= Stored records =
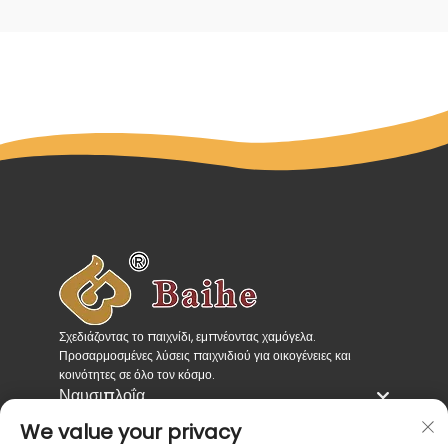
Σχεδιάζοντας το παιχνίδι, εμπνέοντας χαμόγελα.
Προσαρμοσμένες λύσεις παιχνιδιού για οικογένειες και
κοινότητες σε όλο τον κόσμο.
Ναυσιπλοΐα
Κατηγορίες Προϊόντων
We value your privacy
Επικοινωνήστε μαζί μας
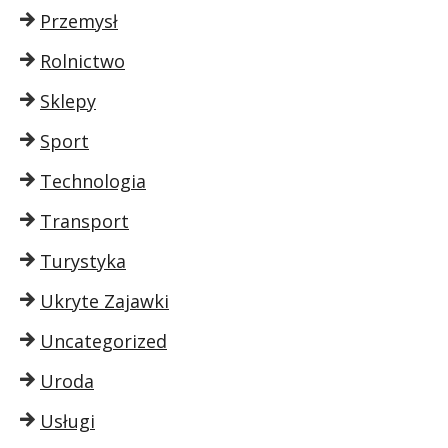
Przemysł
Rolnictwo
Sklepy
Sport
Technologia
Transport
Turystyka
Ukryte Zajawki
Uncategorized
Uroda
Usługi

= THE PROBLEM =
Each record above should be repeated exactly, please, without pictures.

= TASK RESULT =
Σχεδιάζοντας το παιχνίδι, εμπνέοντας χαμόγελα.
Προσαρμοσμένες λύσεις παιχνιδιού για οικογένειες και
κοινότητες σε όλο τον κόσμο.
Ναυσιπλοΐα
Κατηγορίες Προϊόντων
We value your privacy
Επικοινωνήστε μαζί μας
Przemysł
Rolnictwo
Sklepy
Sport
Technologia
Transport
Turystyka
Ukryte Zajawki
Uncategorized
Uroda
Usługi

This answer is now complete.